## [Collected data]
[Start of section]
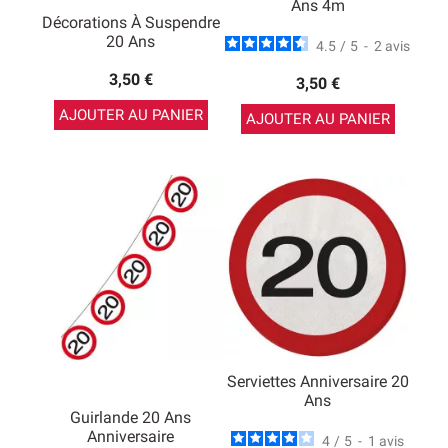
Ans 4m
Décorations À Suspendre
20 Ans
4.5
/
5
-
2
avis
3,50 €
3,50 €
AJOUTER AU PANIER
AJOUTER AU PANIER
Serviettes Anniversaire 20
Ans
Guirlande 20 Ans
Anniversaire
4
/
5
-
1
avis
[End of section]
## [WHAT TO WORK ON]
Give the number of lines in the records above that contain "Anniversaire", with no other words.

## [WRITTEN RESPONSE]
2